Jump to content

Page:Sacred Books of the East - Volume 3.djvu/122

From Wikisource
This page has been validated.
88
THE SHÛ KING.
PART IV.

'When the earl of Ko[1] showed his enmity to the provision-carriers, the work of punishment began with Ko. When it went on in the east, the wild tribes of the west murmured; when it went on in the south, those of the north murmured:—they said, "Why does he make us alone the last?" To whatever people he went, they congratulated one another in their families, saying, "We have waited for our prince; our prince is come, and we revive." The people's honouring our Shang is a thing of long existence.'

4. 'Show favour to the able and right-principled (among the princes), and aid the virtuous; distinguish the loyal, and let the good have free course. Absorb the weak, and punish the wilfully blind; take their states from the disorderly, and deal summarily with those going to ruin. When you (thus) accelerate the end of what is (of itself) ready to perish, and strengthen what is itself strong to live, how will the states all flourish!

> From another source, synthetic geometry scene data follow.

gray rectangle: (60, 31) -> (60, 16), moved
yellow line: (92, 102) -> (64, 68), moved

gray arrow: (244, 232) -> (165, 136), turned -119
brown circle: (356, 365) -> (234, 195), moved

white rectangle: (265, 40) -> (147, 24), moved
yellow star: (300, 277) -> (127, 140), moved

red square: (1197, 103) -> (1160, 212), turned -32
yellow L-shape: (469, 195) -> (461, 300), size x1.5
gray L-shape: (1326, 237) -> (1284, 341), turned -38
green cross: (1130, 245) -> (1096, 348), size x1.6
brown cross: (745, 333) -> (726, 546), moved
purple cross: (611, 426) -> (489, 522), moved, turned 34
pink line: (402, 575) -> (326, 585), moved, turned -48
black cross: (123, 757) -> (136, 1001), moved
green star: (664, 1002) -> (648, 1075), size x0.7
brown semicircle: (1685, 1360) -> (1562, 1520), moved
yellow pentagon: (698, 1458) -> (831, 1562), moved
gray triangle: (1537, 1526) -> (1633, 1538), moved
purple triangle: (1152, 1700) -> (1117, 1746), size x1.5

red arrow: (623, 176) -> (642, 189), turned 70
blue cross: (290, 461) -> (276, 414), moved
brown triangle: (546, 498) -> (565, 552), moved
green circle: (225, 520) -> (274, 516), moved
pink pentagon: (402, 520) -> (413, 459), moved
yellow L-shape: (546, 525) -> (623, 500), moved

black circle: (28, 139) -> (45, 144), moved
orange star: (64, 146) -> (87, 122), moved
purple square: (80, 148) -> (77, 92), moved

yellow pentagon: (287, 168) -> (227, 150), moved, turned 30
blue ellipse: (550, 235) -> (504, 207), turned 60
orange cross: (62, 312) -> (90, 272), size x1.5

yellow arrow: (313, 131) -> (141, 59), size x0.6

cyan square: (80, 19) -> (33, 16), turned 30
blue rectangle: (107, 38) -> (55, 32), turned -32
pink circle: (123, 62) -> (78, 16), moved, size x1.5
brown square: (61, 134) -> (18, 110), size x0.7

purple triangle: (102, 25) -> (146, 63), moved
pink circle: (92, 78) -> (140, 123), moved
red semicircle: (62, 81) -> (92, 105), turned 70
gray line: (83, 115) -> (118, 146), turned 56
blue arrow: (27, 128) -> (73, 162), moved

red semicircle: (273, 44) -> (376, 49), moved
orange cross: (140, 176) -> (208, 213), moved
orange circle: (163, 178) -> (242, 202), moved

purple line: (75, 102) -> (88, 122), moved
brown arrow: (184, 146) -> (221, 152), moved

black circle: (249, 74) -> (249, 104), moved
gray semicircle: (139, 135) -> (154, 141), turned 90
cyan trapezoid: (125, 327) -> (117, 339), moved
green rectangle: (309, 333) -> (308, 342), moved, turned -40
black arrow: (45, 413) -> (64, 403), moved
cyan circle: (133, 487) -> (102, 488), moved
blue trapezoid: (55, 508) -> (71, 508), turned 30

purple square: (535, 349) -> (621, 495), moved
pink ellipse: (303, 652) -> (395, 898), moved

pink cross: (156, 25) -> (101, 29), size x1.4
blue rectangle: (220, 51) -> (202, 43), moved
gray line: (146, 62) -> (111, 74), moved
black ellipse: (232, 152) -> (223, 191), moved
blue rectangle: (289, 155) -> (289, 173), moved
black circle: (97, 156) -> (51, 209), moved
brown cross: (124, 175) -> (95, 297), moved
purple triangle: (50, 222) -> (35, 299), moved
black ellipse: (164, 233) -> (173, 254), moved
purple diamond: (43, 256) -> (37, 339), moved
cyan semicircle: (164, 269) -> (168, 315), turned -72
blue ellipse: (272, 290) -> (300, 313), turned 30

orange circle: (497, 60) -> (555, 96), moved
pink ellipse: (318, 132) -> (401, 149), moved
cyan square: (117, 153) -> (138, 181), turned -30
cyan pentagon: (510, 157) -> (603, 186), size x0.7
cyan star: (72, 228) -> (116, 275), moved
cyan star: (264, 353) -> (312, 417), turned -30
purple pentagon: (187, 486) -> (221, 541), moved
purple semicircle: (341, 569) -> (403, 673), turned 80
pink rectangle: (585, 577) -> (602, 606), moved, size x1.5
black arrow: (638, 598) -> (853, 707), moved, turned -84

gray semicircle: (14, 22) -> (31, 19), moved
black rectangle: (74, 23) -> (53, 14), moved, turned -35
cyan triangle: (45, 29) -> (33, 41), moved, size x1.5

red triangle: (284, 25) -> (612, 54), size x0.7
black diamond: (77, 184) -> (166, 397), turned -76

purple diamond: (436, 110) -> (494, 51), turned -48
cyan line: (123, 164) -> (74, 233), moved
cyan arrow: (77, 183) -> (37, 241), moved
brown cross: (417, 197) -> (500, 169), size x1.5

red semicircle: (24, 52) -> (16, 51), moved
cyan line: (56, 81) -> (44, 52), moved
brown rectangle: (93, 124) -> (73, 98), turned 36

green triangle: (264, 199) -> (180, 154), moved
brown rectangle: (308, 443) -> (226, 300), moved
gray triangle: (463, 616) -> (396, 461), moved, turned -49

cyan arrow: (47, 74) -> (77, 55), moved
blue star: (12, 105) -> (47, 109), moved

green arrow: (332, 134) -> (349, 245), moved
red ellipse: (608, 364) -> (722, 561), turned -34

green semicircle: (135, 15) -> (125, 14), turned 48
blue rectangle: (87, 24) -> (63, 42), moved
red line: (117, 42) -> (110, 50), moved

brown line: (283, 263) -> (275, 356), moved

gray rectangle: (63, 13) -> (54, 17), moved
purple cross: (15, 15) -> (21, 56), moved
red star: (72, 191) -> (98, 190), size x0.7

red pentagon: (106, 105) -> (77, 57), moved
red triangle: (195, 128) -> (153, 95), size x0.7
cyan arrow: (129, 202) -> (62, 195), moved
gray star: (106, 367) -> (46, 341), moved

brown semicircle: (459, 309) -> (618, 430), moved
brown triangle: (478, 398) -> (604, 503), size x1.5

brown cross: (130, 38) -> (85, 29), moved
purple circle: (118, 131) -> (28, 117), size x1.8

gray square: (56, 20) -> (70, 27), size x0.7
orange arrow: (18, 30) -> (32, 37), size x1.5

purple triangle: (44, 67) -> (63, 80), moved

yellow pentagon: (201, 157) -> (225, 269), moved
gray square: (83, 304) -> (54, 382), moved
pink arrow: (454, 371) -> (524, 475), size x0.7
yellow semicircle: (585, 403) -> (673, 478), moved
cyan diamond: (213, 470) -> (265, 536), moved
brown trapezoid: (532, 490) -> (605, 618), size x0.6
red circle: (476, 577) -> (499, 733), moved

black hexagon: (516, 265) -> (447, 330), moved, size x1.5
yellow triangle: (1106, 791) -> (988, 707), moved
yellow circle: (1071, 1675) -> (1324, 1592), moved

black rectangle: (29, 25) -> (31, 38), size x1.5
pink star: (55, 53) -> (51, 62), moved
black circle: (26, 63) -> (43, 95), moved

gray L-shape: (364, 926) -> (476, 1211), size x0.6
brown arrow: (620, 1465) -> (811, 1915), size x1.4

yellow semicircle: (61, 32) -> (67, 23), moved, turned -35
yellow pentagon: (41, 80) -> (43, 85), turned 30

When (a sovereign's) virtue is daily being renewed, he is cherished throughout the myriad regions; when his mind is full (only) of himself, he is abandoned by the nine branches of his kindred. Exert yourself, O king, to make your virtue (still more) illustrious, and set up (the standard of) the Mean before the people. Order your affairs


  1. Ko was a principality corresponding to the present district of Ning-ling, department of Kwei-teh, Ho-nan. It was thus near the southern Po, which belonged to Thang. Mencius tells us (III, ii, ch. 3) that Thang sent a multitude of his people to assist the farmers of Ko, about the poor produce of which their chief had lamented to him. That chief, however, instead of showing any gratitude, surprised and robbed those who were carrying provisions from Po to the labourers in the field, and committed various atrocities upon them. This aroused Thang's indignation, and he made him the first object of his punitive justice.